Outra prioridade é fomentar um debate sério sobre a economia da cultura,
promovendo o desenvolvimento de cadeias produtivas locais e regionais com
princípios de colaboração e redes. Não devemos criar uma dicotomia entre
economia, indústria e cidadania; essas dimensões precisam ser integradas. Um
exemplo seria adotar estratégias para fortalecer a indústria cultural
brasileira enquanto se promove a economia circular e solidária.
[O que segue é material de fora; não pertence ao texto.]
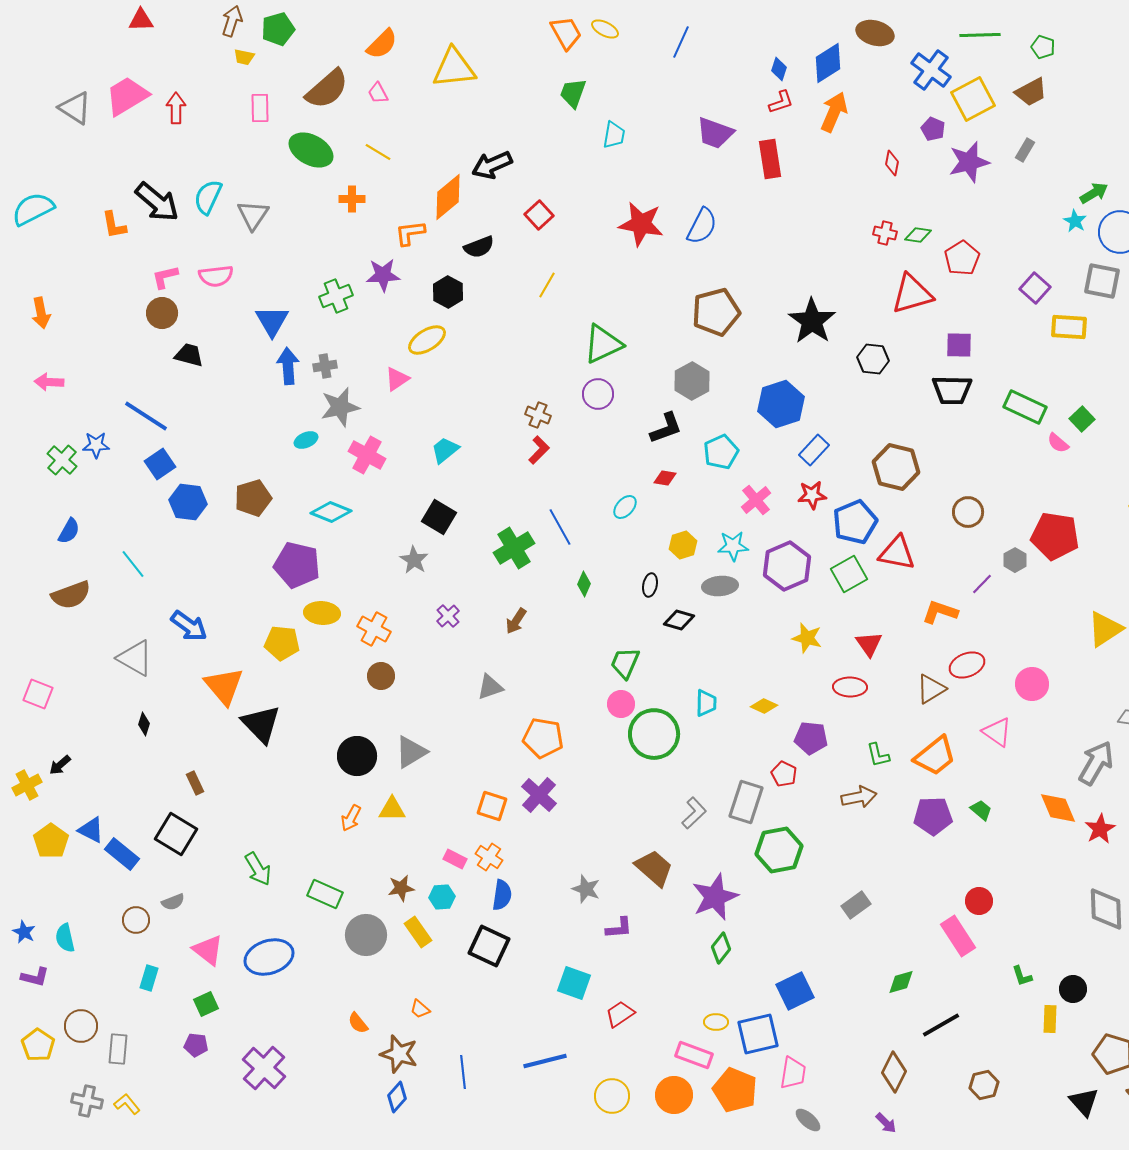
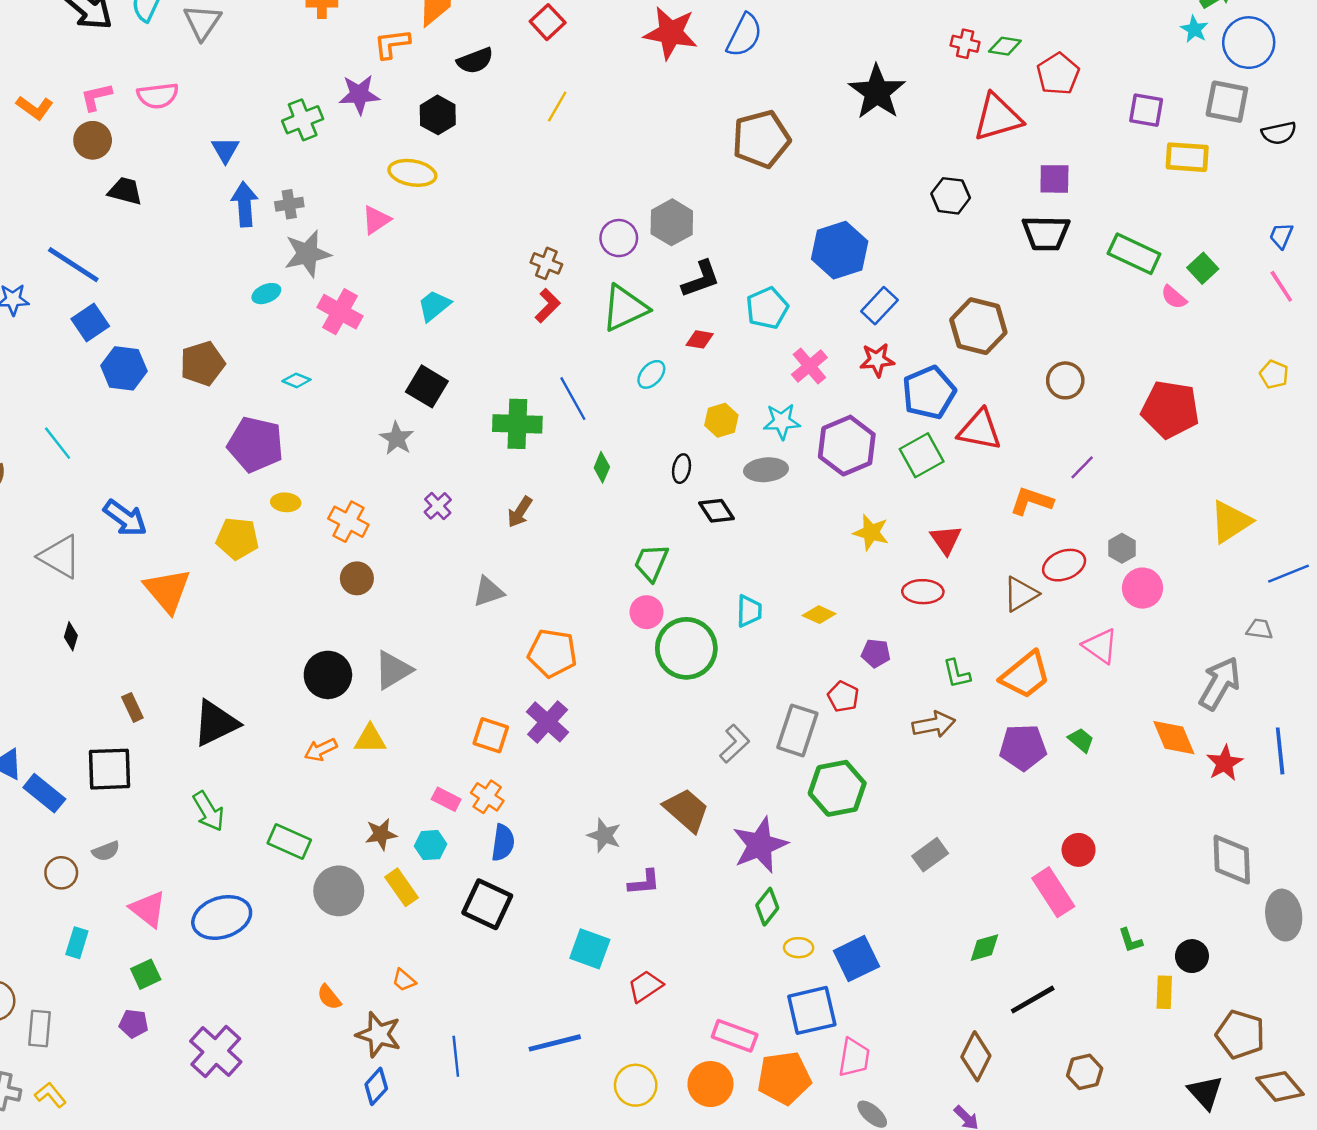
orange L-shape: (114, 225) -> (35, 108), moved, turned -44
purple square: (1035, 288) -> (1146, 110), turned -32
blue triangle: (272, 321) -> (225, 150), size x0.7
black star: (812, 321) -> (877, 92), moved
yellow ellipse: (427, 340) -> (412, 173), turned 42
green triangle: (603, 344) -> (625, 308), moved
gray hexagon: (692, 381) -> (672, 222), moved
cyan diamond: (331, 512) -> (297, 380), size x0.6
green cross: (514, 548) -> (517, 424), turned 33
gray hexagon: (1015, 560) -> (1122, 548), moved
yellow ellipse: (322, 613) -> (286, 502), size x0.7
black diamond: (679, 620) -> (716, 511), turned 40
black triangle: (261, 724) -> (216, 723), moved, turned 48
purple pentagon: (811, 738) -> (876, 653), size x0.7
orange arrow: (351, 818) -> (321, 750), turned 36
black square: (176, 834) -> (109, 769), turned -33
yellow ellipse: (716, 1022) -> (799, 948), moved
orange pentagon: (735, 1090) -> (784, 1078), turned -30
Adotar indicadores científicos para medir o impacto das políticas também
é essencial. Métricas como a porcentagem de municípios que executaram os
recursos em relação ao número de capacitações realizadas devem orientar os
esforços, alinhados a estratégias que priorizem o fortalecimento de redes
culturais colaborativas e a criação de circuitos de bens, serviços e atividades
culturais.
Além disso, a valorização dos servidores públicos de cultura deve ser um
pilar e prioridade dessas políticas. Os desafios enfrentados pelos servidores
municipais são enormes, e a sobrecarga os coloca sob forte pressão, levando a
um aumento de problemas de saúde mental em centenas de servidores que precisam
lidar com regulamentações feitas sem cronograma e planejamento claros. Esse
cenário demanda uma abordagem emergencial, séria e responsável.
Conflitos eleitorais são inevitáveis no jogo democrático, mas é
importante destacar que o campo cultural não torce pelo fracasso do MinC. Pelo
contrário, o sucesso dessa gestão é crucial para o setor, e ainda há tempo de
corrigir erros e tropeços que comprometem as conquistas históricas do setor
cultural brasileiro.
Mais do que nunca, é hora de retomar a estratégia de frente programática
construída entre 2020 e 2022 e reconectar o MinC à coalizão que construiu essas
políticas. Essas conquistas não foram obra de um único partido ou entidade, mas
o resultado de uma ampla coalizão que superou adversidades e construiu
consensos entre diferentes forças políticas.
Por fim, o debate público deve ser crítico, construtivo e propositivo.
Um Ministério da Cultura que escute, dialogue e construa em parceria com
gestores municipais, estaduais, sociedade civil e parceiros institucionais pode
transformar a vida de milhões de brasileiros e desempenhar o papel
civilizatório que nossos tempos exigem.
Com unidade na diversidade, transparência e planejamento estratégico
construído de forma dialógica, podemos garantir que as políticas públicas de
cultura avancem e cumpram sua missão: fomentar o desenvolvimento da economia
cultural, fortalecer o universo simbólico e assegurar o pleno exercício dos
direitos e da cidadania cultural da população brasileira.